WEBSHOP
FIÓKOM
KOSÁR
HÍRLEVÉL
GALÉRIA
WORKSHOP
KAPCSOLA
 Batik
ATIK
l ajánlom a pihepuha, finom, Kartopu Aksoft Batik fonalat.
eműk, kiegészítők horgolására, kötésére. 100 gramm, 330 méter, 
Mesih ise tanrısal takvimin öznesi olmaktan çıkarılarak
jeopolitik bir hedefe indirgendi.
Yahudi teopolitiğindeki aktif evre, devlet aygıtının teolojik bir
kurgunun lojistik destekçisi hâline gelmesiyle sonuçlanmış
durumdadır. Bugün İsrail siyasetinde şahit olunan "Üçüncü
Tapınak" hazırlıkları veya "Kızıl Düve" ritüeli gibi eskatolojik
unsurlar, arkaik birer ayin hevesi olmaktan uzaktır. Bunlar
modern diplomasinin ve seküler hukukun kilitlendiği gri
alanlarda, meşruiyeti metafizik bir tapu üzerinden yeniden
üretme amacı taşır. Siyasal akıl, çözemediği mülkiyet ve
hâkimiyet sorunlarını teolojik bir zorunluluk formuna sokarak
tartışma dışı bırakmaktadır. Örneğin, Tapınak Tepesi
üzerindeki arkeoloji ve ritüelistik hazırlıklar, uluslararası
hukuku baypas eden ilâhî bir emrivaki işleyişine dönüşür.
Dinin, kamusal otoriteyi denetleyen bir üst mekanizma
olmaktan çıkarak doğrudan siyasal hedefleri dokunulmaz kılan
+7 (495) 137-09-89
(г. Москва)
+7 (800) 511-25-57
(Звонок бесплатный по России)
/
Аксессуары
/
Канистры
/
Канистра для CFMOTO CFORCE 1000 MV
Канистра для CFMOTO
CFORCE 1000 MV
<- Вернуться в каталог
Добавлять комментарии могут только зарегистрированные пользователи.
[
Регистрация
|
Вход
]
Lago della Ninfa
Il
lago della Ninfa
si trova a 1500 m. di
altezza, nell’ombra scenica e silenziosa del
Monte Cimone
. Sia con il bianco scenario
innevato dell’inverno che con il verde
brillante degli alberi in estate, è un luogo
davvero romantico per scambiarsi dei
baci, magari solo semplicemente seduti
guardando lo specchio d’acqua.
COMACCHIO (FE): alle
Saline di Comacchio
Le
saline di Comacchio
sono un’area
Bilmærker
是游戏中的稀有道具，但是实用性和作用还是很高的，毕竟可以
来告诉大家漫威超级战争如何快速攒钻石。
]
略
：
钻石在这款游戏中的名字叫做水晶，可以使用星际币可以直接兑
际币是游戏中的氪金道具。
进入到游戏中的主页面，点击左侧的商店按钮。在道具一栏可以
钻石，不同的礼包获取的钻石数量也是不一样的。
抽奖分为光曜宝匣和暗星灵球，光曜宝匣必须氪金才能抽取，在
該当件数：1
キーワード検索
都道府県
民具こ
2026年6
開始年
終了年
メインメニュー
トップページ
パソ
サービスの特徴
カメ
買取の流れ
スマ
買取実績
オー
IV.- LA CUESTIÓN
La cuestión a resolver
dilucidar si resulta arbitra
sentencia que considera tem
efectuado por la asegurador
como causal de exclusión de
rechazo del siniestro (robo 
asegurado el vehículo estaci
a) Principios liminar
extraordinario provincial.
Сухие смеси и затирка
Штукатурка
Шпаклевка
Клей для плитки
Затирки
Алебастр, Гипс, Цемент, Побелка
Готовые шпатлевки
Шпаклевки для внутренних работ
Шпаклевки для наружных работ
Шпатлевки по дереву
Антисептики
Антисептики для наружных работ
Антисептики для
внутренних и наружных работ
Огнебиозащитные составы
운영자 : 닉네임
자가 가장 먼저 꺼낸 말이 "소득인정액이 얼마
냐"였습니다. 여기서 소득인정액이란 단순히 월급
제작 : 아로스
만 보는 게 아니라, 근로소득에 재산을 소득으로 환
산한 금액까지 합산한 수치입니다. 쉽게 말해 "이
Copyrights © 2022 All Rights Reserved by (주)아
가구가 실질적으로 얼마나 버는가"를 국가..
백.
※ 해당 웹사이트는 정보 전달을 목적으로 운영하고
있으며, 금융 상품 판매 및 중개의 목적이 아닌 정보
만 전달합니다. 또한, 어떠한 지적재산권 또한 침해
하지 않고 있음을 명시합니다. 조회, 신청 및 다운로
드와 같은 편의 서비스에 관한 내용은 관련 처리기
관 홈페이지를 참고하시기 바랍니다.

=== TASK ===
Please return all of the records exactly as they appear.

=== SOLUTION BELOW ===
WEBSHOP
FIÓKOM
KOSÁR
HÍRLEVÉL
GALÉRIA
WORKSHOP
KAPCSOLA
 Batik
ATIK
l ajánlom a pihepuha, finom, Kartopu Aksoft Batik fonalat.
eműk, kiegészítők horgolására, kötésére. 100 gramm, 330 méter, 
Mesih ise tanrısal takvimin öznesi olmaktan çıkarılarak
jeopolitik bir hedefe indirgendi.
Yahudi teopolitiğindeki aktif evre, devlet aygıtının teolojik bir
kurgunun lojistik destekçisi hâline gelmesiyle sonuçlanmış
durumdadır. Bugün İsrail siyasetinde şahit olunan "Üçüncü
Tapınak" hazırlıkları veya "Kızıl Düve" ritüeli gibi eskatolojik
unsurlar, arkaik birer ayin hevesi olmaktan uzaktır. Bunlar
modern diplomasinin ve seküler hukukun kilitlendiği gri
alanlarda, meşruiyeti metafizik bir tapu üzerinden yeniden
üretme amacı taşır. Siyasal akıl, çözemediği mülkiyet ve
hâkimiyet sorunlarını teolojik bir zorunluluk formuna sokarak
tartışma dışı bırakmaktadır. Örneğin, Tapınak Tepesi
üzerindeki arkeoloji ve ritüelistik hazırlıklar, uluslararası
hukuku baypas eden ilâhî bir emrivaki işleyişine dönüşür.
Dinin, kamusal otoriteyi denetleyen bir üst mekanizma
olmaktan çıkarak doğrudan siyasal hedefleri dokunulmaz kılan
+7 (495) 137-09-89
(г. Москва)
+7 (800) 511-25-57
(Звонок бесплатный по России)
/
Аксессуары
/
Канистры
/
Канистра для CFMOTO CFORCE 1000 MV
Канистра для CFMOTO
CFORCE 1000 MV
<- Вернуться в каталог
Добавлять комментарии могут только зарегистрированные пользователи.
[
Регистрация
|
Вход
]
Lago della Ninfa
Il
lago della Ninfa
si trova a 1500 m. di
altezza, nell’ombra scenica e silenziosa del
Monte Cimone
. Sia con il bianco scenario
innevato dell’inverno che con il verde
brillante degli alberi in estate, è un luogo
davvero romantico per scambiarsi dei
baci, magari solo semplicemente seduti
guardando lo specchio d’acqua.
COMACCHIO (FE): alle
Saline di Comacchio
Le
saline di Comacchio
sono un’area
Bilmærker
是游戏中的稀有道具，但是实用性和作用还是很高的，毕竟可以
来告诉大家漫威超级战争如何快速攒钻石。
]
略
：
钻石在这款游戏中的名字叫做水晶，可以使用星际币可以直接兑
际币是游戏中的氪金道具。
进入到游戏中的主页面，点击左侧的商店按钮。在道具一栏可以
钻石，不同的礼包获取的钻石数量也是不一样的。
抽奖分为光曜宝匣和暗星灵球，光曜宝匣必须氪金才能抽取，在
該当件数：1
キーワード検索
都道府県
民具こ
2026年6
開始年
終了年
メインメニュー
トップページ
パソ
サービスの特徴
カメ
買取の流れ
スマ
買取実績
オー
IV.- LA CUESTIÓN
La cuestión a resolver
dilucidar si resulta arbitra
sentencia que considera tem
efectuado por la asegurador
como causal de exclusión de
rechazo del siniestro (robo 
asegurado el vehículo estaci
a) Principios liminar
extraordinario provincial.
Сухие смеси и затирка
Штукатурка
Шпаклевка
Клей для плитки
Затирки
Алебастр, Гипс, Цемент, Побелка
Готовые шпатлевки
Шпаклевки для внутренних работ
Шпаклевки для наружных работ
Шпатлевки по дереву
Антисептики
Антисептики для наружных работ
Антисептики для
внутренних и наружных работ
Огнебиозащитные составы
운영자 : 닉네임
자가 가장 먼저 꺼낸 말이 "소득인정액이 얼마
냐"였습니다. 여기서 소득인정액이란 단순히 월급
제작 : 아로스
만 보는 게 아니라, 근로소득에 재산을 소득으로 환
산한 금액까지 합산한 수치입니다. 쉽게 말해 "이
Copyrights © 2022 All Rights Reserved by (주)아
가구가 실질적으로 얼마나 버는가"를 국가..
백.
※ 해당 웹사이트는 정보 전달을 목적으로 운영하고
있으며, 금융 상품 판매 및 중개의 목적이 아닌 정보
만 전달합니다. 또한, 어떠한 지적재산권 또한 침해
하지 않고 있음을 명시합니다. 조회, 신청 및 다운로
드와 같은 편의 서비스에 관한 내용은 관련 처리기
관 홈페이지를 참고하시기 바랍니다.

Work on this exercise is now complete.